Wuxi Jinlianshun Alumínio Co. 2026.08.14

Um lote de núcleos de alumínio recém-soldados ficou em um depósito por duas semanas antes que um pó branco aparecesse ao redor das juntas. Sob ampliação, a área próxima aos filetes apresentou corrosão. A liga de brasagem estava correta e o perfil do forno correspondia às especificações, mas as peças falharam mesmo assim. A causa foi o fluxo. A equipe de produção escolheu um fluxo agressivo à base de cloreto para melhor umedecimento e ignorou o enxágue com água quente porque os núcleos tinham canais fechados que tornavam a limpeza pouco confiável. Essa decisão transformou uma brasagem bem-sucedida em uma falha por corrosão esperando para acontecer.
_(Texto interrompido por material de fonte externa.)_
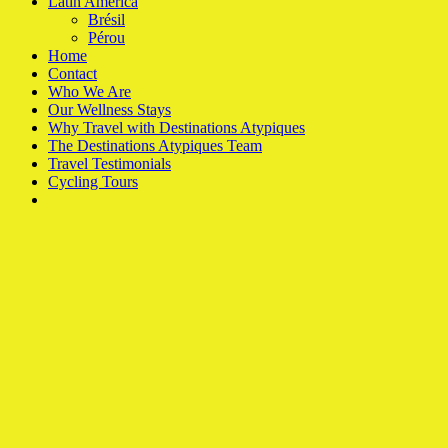
Latin America
Brésil
Pérou
Home
Contact
Who We Are
Our Wellness Stays
Why Travel with Destinations Atypiques
The Destinations Atypiques Team
Travel Testimonials
Cycling Tours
A primeira pergunta a ser respondida ao selecionar o fluxo para brasagem de alumínio não é preço ou marca. É se o resíduo de fluxo pode ser tolerado dentro da peça acabada. Os fluxos corrosivos e não corrosivos se comportam de maneira muito diferente após o ciclo de brasagem, e essa diferença determina se as peças precisam de uma linha de limpeza pós-brasagem, se os resíduos podem ser deixados no local e por quanto tempo a junta sobreviverá em serviço. Este artigo explica essas diferenças e fornece critérios práticos para escolher e qualificar o fluxo para produção.

Fluxo corrosivo vs não corrosivo: o que realmente muda

Fluxos corrosivos e não corrosivos representam duas filosofias de produção diferentes. Supõe-se que o resíduo será removido. O outro assume que o resíduo permanecerá.

Antes que a brasagem possa ocorrer, o fluxo deve romper a camada de óxido de alumínio no metal base. O óxido de alumínio é estável e difícil de derreter e se forma quase instantaneamente em uma superfície limpa de alumínio. Nenhum metal de adição pode molhar o metal base até que a película de óxido seja removida ou rompida. O fluxo faz isso atacando quimicamente o óxido na temperatura de brasagem, permitindo que a carga fundida flua e forme um filete.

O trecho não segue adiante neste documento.